I assume you mean unix, because the lisp machine doesn't ordinarily
worry about this -- it lets the host filesystem worry about it.
							  
							  I can get
    GNU to make backups of foo.tex of the form foo.tex.~1~, etc., but
    I don't know how to get the lispm's to do anything similar.

Gnu EMACS (GNU doesn't exist yet, but will have version numbers when
it does) does this by doing the version-number hackery when it writes
a buffer, not when it writes any file.

    Heck, I'd be content with a backup without generation numbers!

I also guess you don't use chaos, since the unix qfile server does
non-numeric backup for you.

    I'm sure that there is a simple way to do it, but I haven't found
    it so far.  Any help would be appreciated.

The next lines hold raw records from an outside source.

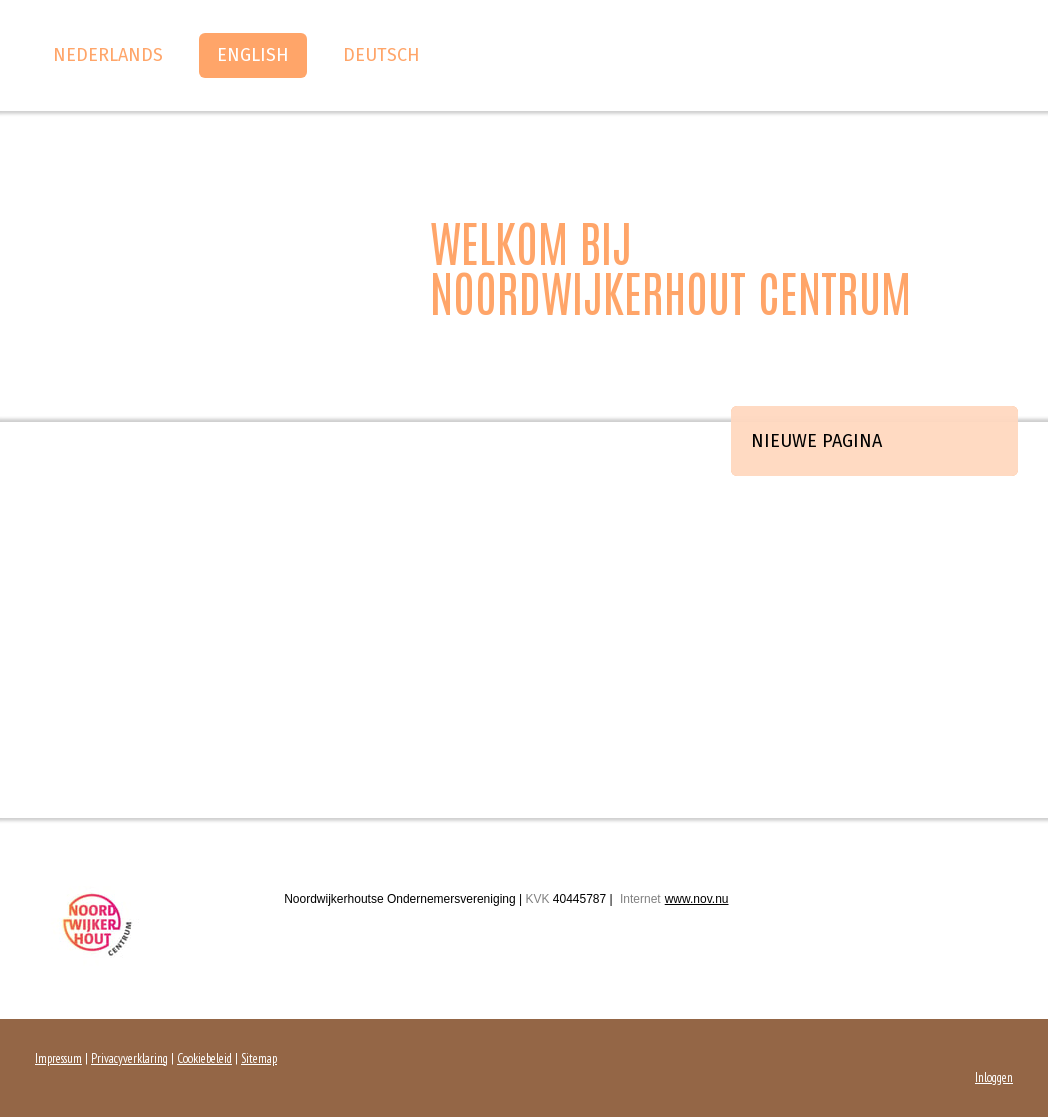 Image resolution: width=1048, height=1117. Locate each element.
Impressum (58, 1058)
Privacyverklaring (129, 1058)
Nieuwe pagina (816, 441)
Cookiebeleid (204, 1058)
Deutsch (381, 55)
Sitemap (259, 1058)
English (253, 55)
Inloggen (994, 1077)
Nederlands (108, 55) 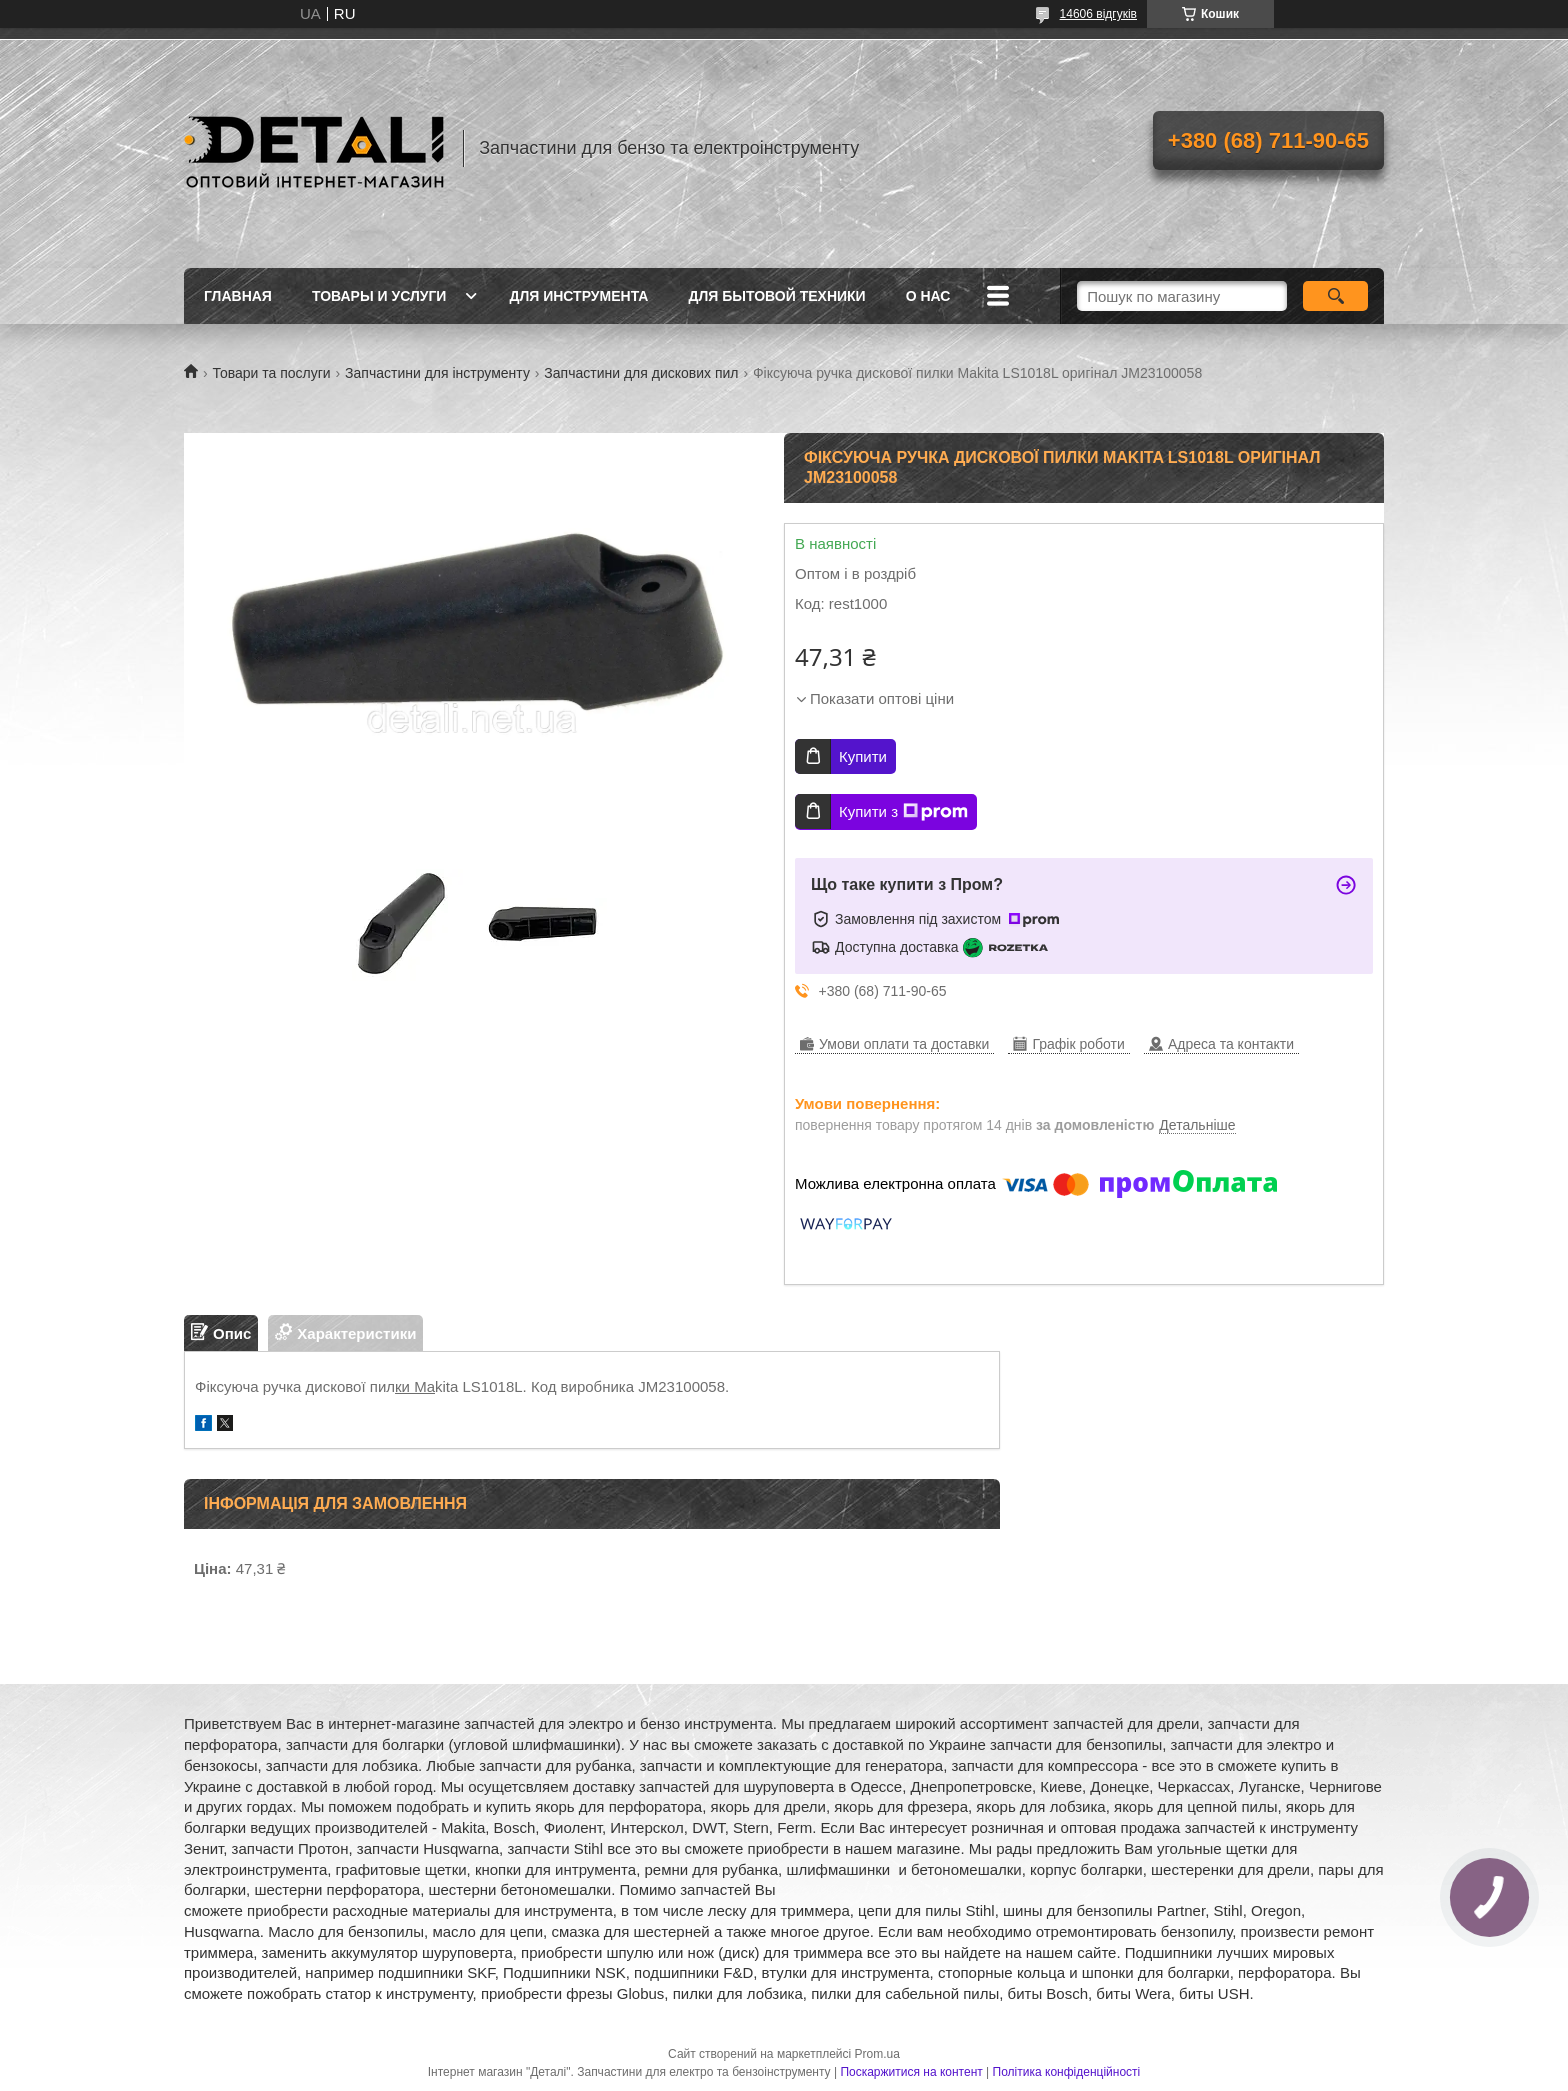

So, do you want a general solution, or just one for the editor?  In
order of generality and ease:

    o - Write a unix NFILE server.  This would be the best of all.
        Then you could have it hack version numbers transparently, and
        all the power of this protocol.

    o - Modify open for the unix file-access-path to, when a file is
        opened in output mode to do emacs-style rename/open-new-file
        and to link the unnamed version for you when closing.

    o - Modify the appropriate subroutine of com-write-file.  This is
        the quickest and the most likely to screw you (because it will
        only work for files written by hand in the editor).

You could also use a filesystem with version numbers.  I cannot
understand how, in this day and age, people still advocate a
filesystem which has not caught up with the 1960's.